CONCEPT Cited by 1 source
Shard key¶
A shard key is the column (or composite) whose value selects which physical shard a row lives on under horizontal sharding. Every design constraint of a horizontally-sharded schema revolves around the shard key.
What queries need it for¶
- Routing: most queries must include the shard key in their predicate so the router can send the query to a single shard. Queries without the shard key become scatter-gather.
- Joins: cross-table joins typically work only when both tables are colocated on the same shard key and the join itself is on the shard key (patterns/colocation-sharding).
- Constraints: foreign keys only work when the foreign key is the shard key. Globally unique indexes generally cannot be enforced across shards; many implementations only support unique indexes that include the shard key.
Choosing the shard key¶
Single universal key vs a small set¶
A single shard key that works for every table is ideal but rare. Figma's relational data model (file metadata, organization metadata, comments, file versions, …) had no single good candidate; creating a synthetic composite key would have required a schema change + expensive backfill + substantial product-layer refactor across every table (Source: sources/2026-04-21-figma-how-figmas-databases-team-lived-to-tell-the-scale).
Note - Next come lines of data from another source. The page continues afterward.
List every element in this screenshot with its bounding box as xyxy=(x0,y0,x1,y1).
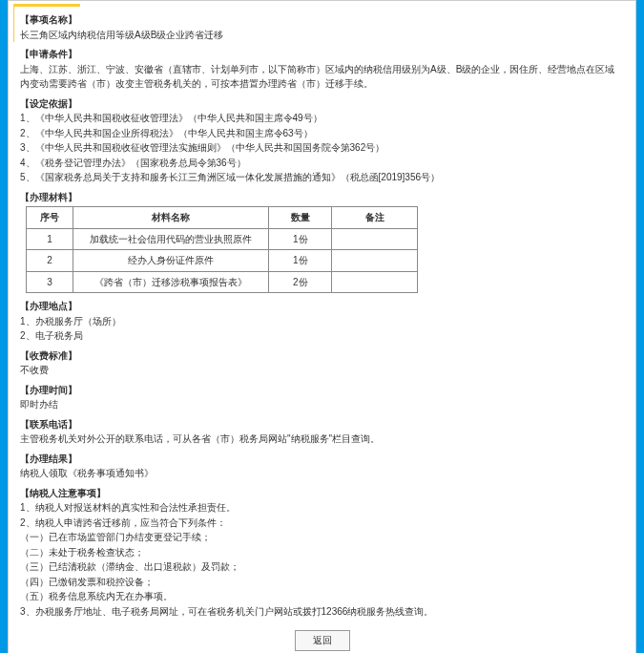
notes-label: 【纳税人注意事项】 xyxy=(20,486,624,501)
basis-item-2: 2、《中华人民共和国企业所得税法》（中华人民共和国主席令63号） xyxy=(20,126,624,141)
location-section: 【办理地点】 1、办税服务厅（场所） 2、电子税务局 xyxy=(20,299,624,344)
basis-section: 【设定依据】 1、《中华人民共和国税收征收管理法》（中华人民共和国主席令49号）… xyxy=(20,96,624,185)
document-panel: 【事项名称】 长三角区域内纳税信用等级A级B级企业跨省迁移 【申请条件】 上海、… xyxy=(8,0,636,653)
phone-section: 【联系电话】 主管税务机关对外公开的联系电话，可从各省（市）税务局网站"纳税服务… xyxy=(20,417,624,447)
document-content: 【事项名称】 长三角区域内纳税信用等级A级B级企业跨省迁移 【申请条件】 上海、… xyxy=(14,7,630,653)
cell-qty: 2份 xyxy=(269,271,332,293)
basis-item-4: 4、《税务登记管理办法》（国家税务总局令第36号） xyxy=(20,156,624,171)
basis-item-5: 5、《国家税务总局关于支持和服务长江三角洲区域一体化发展措施的通知》（税总函[2… xyxy=(20,170,624,185)
table-row: 3 《跨省（市）迁移涉税事项报告表》 2份 xyxy=(27,271,418,293)
time-label: 【办理时间】 xyxy=(20,383,624,398)
notes-line: （二）未处于税务检查状态； xyxy=(20,545,624,560)
th-note: 备注 xyxy=(332,207,418,229)
cell-note xyxy=(332,271,418,293)
fee-label: 【收费标准】 xyxy=(20,348,624,364)
notes-line: （一）已在市场监管部门办结变更登记手续； xyxy=(20,530,624,545)
item-name-section: 【事项名称】 长三角区域内纳税信用等级A级B级企业跨省迁移 xyxy=(20,12,624,42)
item-name-label: 【事项名称】 xyxy=(20,12,624,28)
cell-note xyxy=(332,250,418,272)
fee-section: 【收费标准】 不收费 xyxy=(20,348,624,378)
notes-line: （五）税务信息系统内无在办事项。 xyxy=(20,589,624,604)
result-text: 纳税人领取《税务事项通知书》 xyxy=(20,466,624,481)
basis-label: 【设定依据】 xyxy=(20,96,624,112)
materials-table: 序号 材料名称 数量 备注 1 加载统一社会信用代码的营业执照原件 1份 2 经… xyxy=(26,206,418,293)
th-name: 材料名称 xyxy=(73,207,269,229)
cell-note xyxy=(332,228,418,250)
location-label: 【办理地点】 xyxy=(20,299,624,314)
notes-line: 2、纳税人申请跨省迁移前，应当符合下列条件： xyxy=(20,516,624,531)
phone-text: 主管税务机关对外公开的联系电话，可从各省（市）税务局网站"纳税服务"栏目查询。 xyxy=(20,432,624,447)
notes-line: 1、纳税人对报送材料的真实性和合法性承担责任。 xyxy=(20,500,624,516)
notes-line: （三）已结清税款（滞纳金、出口退税款）及罚款； xyxy=(20,559,624,575)
conditions-section: 【申请条件】 上海、江苏、浙江、宁波、安徽省（直辖市、计划单列市，以下简称市）区… xyxy=(20,47,624,92)
basis-item-1: 1、《中华人民共和国税收征收管理法》（中华人民共和国主席令49号） xyxy=(20,111,624,126)
cell-name: 加载统一社会信用代码的营业执照原件 xyxy=(73,228,269,250)
materials-section: 【办理材料】 序号 材料名称 数量 备注 1 加载统一社会信用代码的营业执照原件… xyxy=(20,190,624,294)
button-row: 返回 xyxy=(20,630,624,651)
phone-label: 【联系电话】 xyxy=(20,417,624,432)
cell-qty: 1份 xyxy=(269,250,332,272)
location-line-2: 2、电子税务局 xyxy=(20,328,624,344)
cell-qty: 1份 xyxy=(269,228,332,250)
time-section: 【办理时间】 即时办结 xyxy=(20,383,624,412)
result-label: 【办理结果】 xyxy=(20,452,624,467)
notes-line: 3、办税服务厅地址、电子税务局网址，可在省税务机关门户网站或拨打12366纳税服… xyxy=(20,604,624,620)
cell-seq: 1 xyxy=(27,228,73,250)
cell-name: 经办人身份证件原件 xyxy=(73,250,269,272)
back-button[interactable]: 返回 xyxy=(295,630,350,651)
result-section: 【办理结果】 纳税人领取《税务事项通知书》 xyxy=(20,452,624,481)
fee-text: 不收费 xyxy=(20,363,624,378)
materials-label: 【办理材料】 xyxy=(20,190,624,205)
basis-item-3: 3、《中华人民共和国税收征收管理法实施细则》（中华人民共和国国务院令第362号） xyxy=(20,140,624,156)
th-seq: 序号 xyxy=(27,207,73,229)
cell-seq: 2 xyxy=(27,250,73,272)
conditions-text: 上海、江苏、浙江、宁波、安徽省（直辖市、计划单列市，以下简称市）区域内的纳税信用… xyxy=(20,62,624,92)
notes-line: （四）已缴销发票和税控设备； xyxy=(20,575,624,590)
notes-section: 【纳税人注意事项】 1、纳税人对报送材料的真实性和合法性承担责任。 2、纳税人申… xyxy=(20,486,624,620)
table-header-row: 序号 材料名称 数量 备注 xyxy=(27,207,418,229)
cell-seq: 3 xyxy=(27,271,73,293)
table-row: 2 经办人身份证件原件 1份 xyxy=(27,250,418,272)
th-qty: 数量 xyxy=(269,207,332,229)
item-name-text: 长三角区域内纳税信用等级A级B级企业跨省迁移 xyxy=(20,28,624,43)
table-row: 1 加载统一社会信用代码的营业执照原件 1份 xyxy=(27,228,418,250)
cell-name: 《跨省（市）迁移涉税事项报告表》 xyxy=(73,271,269,293)
conditions-label: 【申请条件】 xyxy=(20,47,624,62)
location-line-1: 1、办税服务厅（场所） xyxy=(20,314,624,329)
time-text: 即时办结 xyxy=(20,397,624,412)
Figma's alternative: a handful of keys — UserID, FileID, OrgID — each of which covers "almost every table." Tables sharing a shard key are grouped into a colo that shares a physical layout and supports cross-table joins + full transactions when scoped to a single shard-key value.
Even distribution — avoiding hotspots¶
Once a shard key is chosen, its values must distribute evenly across shards. Auto-incrementing IDs and Snowflake-style timestamp-prefixed IDs are common pitfalls: sequential IDs concentrate recent writes on one shard, producing a structural hotspot.
Three options to handle this:
- Migrate to randomized IDs (e.g. UUIDv4). Clean but requires a data migration.
- Hash the shard key (
hash(shard_key) → shard_idwith a sufficiently-random hash function). No schema change; uniformity is a property of the hash. Downside: range scans on the shard key become inefficient — sequential keys hash to different shards, soWHERE shard_key BETWEEN a AND bfans out. Acceptable when range scans on the shard key are rare (Figma's choice — Source: sources/2026-04-21-figma-how-figmas-databases-team-lived-to-tell-the-scale). - Accept partial skew + application-layer mitigation (cache, read replicas) for the one or two hot keys.
Trade-off axis¶
| Property | Sequential shard key | Hashed shard key | Randomized IDs |
|---|---|---|---|
| Range scans on shard key | Efficient | Inefficient (scatter-gather) | Inefficient (no natural order) |
| Even distribution | No (new keys cluster) | Yes | Yes |
| Schema migration | None | None | Required |
| Backfill | None | None | Required |
Data model matters more than algorithm¶
The central lesson from the Figma post: the shard-key decision is downstream of the data model, not upstream. A data model with a natural partition axis (per-user, per-org, per-tenant) makes per-domain shard-key selection + colocation cheap. A data model without one forces either an expensive synthetic-key migration or accepting scatter-gather on a large fraction of queries.
Seen in¶
- sources/2026-04-21-figma-how-figmas-databases-team-lived-to-tell-the-scale — Figma picks
UserID,FileID,OrgIDas the shard-key set; hash-of-shard-key routing avoids Snowflake-ID hotspots at the cost of shard-key range-scan efficiency.